• WORK INSTRUCTIONS
For every line of the material below, check for the string "Nous" and return the line if it is there.

• SUPPLIED INFORMATION
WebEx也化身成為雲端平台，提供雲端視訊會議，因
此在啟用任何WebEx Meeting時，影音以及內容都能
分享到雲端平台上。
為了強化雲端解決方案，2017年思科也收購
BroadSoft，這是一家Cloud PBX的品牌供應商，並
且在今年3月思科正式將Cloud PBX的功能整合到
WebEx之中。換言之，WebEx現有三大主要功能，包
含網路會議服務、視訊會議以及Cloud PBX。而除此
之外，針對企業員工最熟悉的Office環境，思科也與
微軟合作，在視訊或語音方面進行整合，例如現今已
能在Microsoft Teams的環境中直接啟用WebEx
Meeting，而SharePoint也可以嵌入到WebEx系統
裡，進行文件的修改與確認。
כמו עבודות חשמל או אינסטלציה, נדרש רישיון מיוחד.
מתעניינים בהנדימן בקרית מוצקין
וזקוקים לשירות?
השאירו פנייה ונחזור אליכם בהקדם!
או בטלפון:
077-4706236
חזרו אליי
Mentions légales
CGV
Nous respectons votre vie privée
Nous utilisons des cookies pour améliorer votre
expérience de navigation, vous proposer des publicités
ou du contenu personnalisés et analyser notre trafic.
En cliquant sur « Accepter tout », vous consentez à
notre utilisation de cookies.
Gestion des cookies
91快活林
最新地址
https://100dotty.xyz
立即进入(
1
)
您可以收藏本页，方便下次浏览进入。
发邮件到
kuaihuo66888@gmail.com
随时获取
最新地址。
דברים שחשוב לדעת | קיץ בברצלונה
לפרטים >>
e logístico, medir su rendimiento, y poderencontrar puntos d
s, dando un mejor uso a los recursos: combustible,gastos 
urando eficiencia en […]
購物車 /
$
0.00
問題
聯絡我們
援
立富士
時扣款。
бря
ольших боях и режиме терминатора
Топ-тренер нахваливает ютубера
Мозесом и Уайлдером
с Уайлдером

• RESPONSE TO THIS TASK
Nous respectons votre vie privée
Nous utilisons des cookies pour améliorer votre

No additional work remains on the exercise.